Lebenslange Leidenschaft für Insektenkunde
Diese erste Käferjagd vergaß Ernst Jünger nie. Es war der Beginn einer lebenslangen Leidenschaft für die Insektenkunde, die Entomologie. Überall auf der Welt, ob an der Nordsee, am Mittelmeer, im Nildelta oder in den Mangrovenwäldern Malaysias stellte Ernst Jünger später Käfern und Insekten nach, um sie zu Hause zu untersuchen und zu katalogisieren. Sogar in den beiden Weltkriegen nutzte Jünger Gefechtspausen, um seine Sammlung zu erweitern. Für ihn waren die winzigen und von den meisten Menschen kaum beachteten Lebewesen nichts weniger als die "Krone der Schöpfung".
Der größte Fund seines Lebens
Im Laufe der Jahrzehnte trug Ernst Jünger in mühevoller Arbeit Tausende Insekten aus aller Welt zusammen. Mit seiner umfangreichen Sammlung konnte sich der akribisch arbeitende Entomologe auch in der Wissenschaft einen Namen machen. Jünger galt als ausgewiesener Fachmann.

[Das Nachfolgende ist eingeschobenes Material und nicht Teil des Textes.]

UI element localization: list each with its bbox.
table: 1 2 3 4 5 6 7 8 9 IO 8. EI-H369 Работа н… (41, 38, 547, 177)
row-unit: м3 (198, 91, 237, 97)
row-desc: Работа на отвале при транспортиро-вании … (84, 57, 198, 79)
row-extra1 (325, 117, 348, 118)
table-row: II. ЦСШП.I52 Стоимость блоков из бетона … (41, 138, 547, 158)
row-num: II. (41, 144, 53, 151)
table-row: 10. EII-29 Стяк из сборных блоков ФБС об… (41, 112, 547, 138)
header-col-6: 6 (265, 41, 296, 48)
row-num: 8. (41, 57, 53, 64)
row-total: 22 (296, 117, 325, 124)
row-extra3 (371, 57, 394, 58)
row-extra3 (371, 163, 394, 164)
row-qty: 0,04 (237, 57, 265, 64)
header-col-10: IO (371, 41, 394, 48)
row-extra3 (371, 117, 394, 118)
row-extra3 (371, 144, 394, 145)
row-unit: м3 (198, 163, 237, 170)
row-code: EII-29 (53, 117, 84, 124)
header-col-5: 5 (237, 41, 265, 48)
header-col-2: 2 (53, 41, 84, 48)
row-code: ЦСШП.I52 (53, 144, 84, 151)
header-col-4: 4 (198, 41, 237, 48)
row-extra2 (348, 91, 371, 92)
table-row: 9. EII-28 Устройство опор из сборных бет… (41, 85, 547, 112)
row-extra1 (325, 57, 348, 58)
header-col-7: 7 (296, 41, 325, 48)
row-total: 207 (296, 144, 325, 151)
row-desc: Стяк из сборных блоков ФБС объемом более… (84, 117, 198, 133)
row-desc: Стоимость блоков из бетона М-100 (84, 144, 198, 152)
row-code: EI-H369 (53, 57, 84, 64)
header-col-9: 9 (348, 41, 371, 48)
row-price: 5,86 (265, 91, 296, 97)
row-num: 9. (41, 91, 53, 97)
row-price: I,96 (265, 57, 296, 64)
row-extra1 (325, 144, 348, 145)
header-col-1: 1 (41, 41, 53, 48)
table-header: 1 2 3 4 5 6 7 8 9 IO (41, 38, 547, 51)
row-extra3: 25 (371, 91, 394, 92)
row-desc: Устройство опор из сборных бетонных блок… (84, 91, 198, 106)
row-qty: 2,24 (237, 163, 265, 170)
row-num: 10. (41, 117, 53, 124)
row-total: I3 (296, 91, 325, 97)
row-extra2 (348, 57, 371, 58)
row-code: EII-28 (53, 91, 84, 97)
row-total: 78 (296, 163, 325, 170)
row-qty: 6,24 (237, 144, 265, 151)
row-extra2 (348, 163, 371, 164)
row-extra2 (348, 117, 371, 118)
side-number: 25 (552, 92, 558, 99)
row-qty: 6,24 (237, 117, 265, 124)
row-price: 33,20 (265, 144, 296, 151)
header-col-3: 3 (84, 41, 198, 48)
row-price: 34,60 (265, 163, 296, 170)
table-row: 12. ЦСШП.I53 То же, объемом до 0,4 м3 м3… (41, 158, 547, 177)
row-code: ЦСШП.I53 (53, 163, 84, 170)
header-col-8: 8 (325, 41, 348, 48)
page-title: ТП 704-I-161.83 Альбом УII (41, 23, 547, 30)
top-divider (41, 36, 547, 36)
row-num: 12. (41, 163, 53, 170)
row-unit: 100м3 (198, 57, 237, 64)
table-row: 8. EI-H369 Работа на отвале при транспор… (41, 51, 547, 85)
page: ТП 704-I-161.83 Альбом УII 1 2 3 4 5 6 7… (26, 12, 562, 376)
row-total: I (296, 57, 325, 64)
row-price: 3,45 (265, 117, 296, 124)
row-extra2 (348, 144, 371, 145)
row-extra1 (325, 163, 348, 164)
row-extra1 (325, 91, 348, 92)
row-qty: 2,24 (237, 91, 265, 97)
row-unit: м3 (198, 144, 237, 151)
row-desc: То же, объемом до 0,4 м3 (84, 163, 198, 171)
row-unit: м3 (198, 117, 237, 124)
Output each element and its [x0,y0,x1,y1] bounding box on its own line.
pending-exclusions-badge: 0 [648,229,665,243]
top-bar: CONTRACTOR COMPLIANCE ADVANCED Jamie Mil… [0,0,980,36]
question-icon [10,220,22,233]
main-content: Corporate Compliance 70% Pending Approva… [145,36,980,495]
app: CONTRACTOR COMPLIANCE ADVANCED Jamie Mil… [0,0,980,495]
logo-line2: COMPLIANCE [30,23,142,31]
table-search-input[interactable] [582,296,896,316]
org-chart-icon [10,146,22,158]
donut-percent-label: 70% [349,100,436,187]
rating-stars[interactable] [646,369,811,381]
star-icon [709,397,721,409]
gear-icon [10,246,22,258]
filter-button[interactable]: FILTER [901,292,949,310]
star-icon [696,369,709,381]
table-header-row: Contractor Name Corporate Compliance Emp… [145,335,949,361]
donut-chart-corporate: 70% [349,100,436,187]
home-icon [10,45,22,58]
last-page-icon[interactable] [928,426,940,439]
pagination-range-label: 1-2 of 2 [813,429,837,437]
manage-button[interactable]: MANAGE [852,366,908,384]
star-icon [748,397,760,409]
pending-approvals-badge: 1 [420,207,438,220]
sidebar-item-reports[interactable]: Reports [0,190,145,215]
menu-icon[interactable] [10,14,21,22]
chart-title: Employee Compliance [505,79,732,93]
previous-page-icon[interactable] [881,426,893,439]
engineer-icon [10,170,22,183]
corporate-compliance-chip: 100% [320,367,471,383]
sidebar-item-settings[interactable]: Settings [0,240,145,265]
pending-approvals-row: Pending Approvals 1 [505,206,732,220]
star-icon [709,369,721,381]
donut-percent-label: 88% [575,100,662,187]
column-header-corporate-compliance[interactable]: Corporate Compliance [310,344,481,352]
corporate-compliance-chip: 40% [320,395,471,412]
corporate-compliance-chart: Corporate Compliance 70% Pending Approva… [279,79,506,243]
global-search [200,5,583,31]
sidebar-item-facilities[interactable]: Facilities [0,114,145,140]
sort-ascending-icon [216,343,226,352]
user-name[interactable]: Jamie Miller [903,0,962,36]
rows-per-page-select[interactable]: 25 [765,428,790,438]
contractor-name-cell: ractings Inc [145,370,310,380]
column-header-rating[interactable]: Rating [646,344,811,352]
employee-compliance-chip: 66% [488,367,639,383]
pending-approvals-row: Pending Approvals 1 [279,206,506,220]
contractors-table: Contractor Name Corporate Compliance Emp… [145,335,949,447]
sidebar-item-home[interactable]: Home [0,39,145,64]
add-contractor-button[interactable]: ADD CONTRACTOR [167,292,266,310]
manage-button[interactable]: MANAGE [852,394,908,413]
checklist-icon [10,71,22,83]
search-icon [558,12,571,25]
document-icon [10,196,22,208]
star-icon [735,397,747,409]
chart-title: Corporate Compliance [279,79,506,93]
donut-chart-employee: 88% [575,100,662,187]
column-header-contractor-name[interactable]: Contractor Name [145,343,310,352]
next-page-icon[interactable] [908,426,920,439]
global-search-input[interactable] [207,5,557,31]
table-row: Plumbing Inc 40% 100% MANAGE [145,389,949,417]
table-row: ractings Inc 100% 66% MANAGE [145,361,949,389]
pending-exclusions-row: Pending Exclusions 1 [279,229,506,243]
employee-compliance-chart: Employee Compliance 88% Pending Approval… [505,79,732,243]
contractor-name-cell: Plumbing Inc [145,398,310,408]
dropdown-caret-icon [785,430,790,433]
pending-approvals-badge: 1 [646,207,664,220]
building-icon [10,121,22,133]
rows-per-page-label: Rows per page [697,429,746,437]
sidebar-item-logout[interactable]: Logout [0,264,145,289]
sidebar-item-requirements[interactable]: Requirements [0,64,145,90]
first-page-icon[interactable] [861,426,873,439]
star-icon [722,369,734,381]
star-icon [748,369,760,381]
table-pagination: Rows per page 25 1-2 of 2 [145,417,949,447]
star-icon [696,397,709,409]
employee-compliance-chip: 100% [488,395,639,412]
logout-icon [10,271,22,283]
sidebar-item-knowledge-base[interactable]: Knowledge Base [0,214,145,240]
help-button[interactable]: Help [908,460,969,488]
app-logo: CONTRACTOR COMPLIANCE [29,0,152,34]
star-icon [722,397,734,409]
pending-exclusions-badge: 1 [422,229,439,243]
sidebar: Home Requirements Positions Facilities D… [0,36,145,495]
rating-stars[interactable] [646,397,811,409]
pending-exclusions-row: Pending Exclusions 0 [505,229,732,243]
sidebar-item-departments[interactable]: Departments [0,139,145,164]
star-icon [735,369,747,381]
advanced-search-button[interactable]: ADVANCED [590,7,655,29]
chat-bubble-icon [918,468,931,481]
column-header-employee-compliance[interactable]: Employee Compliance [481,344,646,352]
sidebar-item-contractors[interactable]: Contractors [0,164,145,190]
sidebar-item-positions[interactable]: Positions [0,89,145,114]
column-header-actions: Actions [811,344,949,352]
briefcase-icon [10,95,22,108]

In Angola gelang ihm in den 60er-Jahren der größte Fund seines Lebens. Er sammelte ein winziges Insekt ein, das noch nirgendwo beschrieben war, eine bis dahin unentdeckte Art. Sie wurde später auch nach ihm benannt: "Juengeria". Für den Insektenforscher eine Sternstunde seines Lebens.

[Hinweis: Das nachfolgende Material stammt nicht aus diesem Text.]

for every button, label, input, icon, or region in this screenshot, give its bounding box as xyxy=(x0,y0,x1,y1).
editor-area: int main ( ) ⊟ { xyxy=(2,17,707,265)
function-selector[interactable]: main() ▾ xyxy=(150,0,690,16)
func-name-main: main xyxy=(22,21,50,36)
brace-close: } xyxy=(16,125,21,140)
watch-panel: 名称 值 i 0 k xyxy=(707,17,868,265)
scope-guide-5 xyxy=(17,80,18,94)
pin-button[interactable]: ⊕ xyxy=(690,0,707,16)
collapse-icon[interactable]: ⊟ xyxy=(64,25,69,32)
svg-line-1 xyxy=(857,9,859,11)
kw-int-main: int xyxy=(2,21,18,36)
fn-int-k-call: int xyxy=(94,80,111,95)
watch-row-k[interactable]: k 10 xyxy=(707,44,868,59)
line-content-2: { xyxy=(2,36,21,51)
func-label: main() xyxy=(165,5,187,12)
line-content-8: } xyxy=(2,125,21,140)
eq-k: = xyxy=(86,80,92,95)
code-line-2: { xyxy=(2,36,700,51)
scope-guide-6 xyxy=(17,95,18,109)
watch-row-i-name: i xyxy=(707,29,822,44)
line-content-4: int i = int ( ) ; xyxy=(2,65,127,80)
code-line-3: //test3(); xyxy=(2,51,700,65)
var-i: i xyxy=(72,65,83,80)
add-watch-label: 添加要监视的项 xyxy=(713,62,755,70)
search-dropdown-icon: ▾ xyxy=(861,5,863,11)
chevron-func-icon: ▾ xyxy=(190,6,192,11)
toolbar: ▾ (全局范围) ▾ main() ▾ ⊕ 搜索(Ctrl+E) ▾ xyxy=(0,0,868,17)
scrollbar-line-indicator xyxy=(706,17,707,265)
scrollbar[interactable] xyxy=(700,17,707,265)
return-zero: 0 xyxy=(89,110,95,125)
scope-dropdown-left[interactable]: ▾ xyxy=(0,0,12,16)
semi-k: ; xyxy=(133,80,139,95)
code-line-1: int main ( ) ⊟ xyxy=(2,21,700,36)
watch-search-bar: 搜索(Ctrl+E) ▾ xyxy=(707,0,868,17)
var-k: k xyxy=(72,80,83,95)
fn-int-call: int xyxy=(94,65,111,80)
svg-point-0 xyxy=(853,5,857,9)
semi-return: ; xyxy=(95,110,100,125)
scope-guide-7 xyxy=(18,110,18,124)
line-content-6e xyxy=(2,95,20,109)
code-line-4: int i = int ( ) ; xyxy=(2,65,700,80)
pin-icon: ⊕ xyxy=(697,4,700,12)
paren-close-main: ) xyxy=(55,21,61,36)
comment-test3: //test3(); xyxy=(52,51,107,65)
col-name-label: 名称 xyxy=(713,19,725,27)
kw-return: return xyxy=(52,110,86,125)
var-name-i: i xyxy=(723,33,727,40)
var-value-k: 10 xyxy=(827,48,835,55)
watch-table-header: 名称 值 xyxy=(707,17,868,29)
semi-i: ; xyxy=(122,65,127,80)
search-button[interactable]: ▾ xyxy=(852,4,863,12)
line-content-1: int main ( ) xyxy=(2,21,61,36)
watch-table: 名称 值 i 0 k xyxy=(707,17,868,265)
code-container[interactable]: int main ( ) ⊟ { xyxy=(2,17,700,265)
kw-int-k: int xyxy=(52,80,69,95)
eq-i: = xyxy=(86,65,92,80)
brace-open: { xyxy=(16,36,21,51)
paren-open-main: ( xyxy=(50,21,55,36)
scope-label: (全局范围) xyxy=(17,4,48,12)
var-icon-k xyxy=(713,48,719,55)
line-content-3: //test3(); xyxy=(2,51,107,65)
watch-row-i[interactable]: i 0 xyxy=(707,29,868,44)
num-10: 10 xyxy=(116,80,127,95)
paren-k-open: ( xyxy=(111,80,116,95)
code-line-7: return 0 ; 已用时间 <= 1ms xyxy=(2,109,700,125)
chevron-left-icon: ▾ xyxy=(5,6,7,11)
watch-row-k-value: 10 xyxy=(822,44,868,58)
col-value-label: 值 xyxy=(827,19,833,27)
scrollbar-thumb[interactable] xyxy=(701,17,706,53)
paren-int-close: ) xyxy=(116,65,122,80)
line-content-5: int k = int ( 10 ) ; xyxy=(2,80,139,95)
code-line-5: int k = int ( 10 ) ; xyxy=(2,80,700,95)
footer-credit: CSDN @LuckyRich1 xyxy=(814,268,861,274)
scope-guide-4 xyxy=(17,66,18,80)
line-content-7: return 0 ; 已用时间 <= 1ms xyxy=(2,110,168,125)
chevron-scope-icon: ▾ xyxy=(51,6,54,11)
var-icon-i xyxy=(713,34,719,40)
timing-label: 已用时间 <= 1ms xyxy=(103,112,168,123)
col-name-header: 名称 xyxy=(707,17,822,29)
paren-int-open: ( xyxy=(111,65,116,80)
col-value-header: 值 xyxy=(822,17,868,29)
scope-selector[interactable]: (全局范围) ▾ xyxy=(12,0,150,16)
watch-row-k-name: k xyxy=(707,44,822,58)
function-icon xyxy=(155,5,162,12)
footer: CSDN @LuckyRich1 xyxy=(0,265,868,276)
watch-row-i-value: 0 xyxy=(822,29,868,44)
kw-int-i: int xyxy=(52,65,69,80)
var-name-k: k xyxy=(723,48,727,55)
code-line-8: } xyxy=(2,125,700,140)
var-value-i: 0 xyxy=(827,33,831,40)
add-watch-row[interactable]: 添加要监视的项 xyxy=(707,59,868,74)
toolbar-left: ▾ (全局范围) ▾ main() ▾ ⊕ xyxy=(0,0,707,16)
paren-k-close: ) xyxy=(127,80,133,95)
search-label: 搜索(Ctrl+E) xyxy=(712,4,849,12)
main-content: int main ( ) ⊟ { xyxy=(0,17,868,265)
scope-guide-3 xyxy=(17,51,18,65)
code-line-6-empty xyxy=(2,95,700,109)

Der Schriftsteller Ernst Jünger
Die andere Leidenschaft des 1895 in Heidelberg geborenen Ernst Jüngers war die Literatur. 1920 erschien sein Kriegstagebuch "In Stahlgewittern", das zu einem Welterfolg wurde. Darin beschrieb Jünger kalt, gnadenlos und ohne moralische Wertung die Grauen des Krieges. Jünger publizierte nun in rascher Folge Essays, Romane und Tagebücher und konnte von den eingehenden Honoraren gut leben. Interessehalber studierte er ab 1923 in Leipzig Zoologie und Philosophie. 1927 zog Jünger nach Berlin und unterhielt dort vielfältige literarische Kontakte, unter anderem auch zu Bertolt Brecht und Erich Mühsam. Doch seine Nähe zum Nationalsozialismus in den späten Jahren der Weimarer Republik trug dem erfolgreichen Schriftsteller schon rasch viel Feindschaft ein.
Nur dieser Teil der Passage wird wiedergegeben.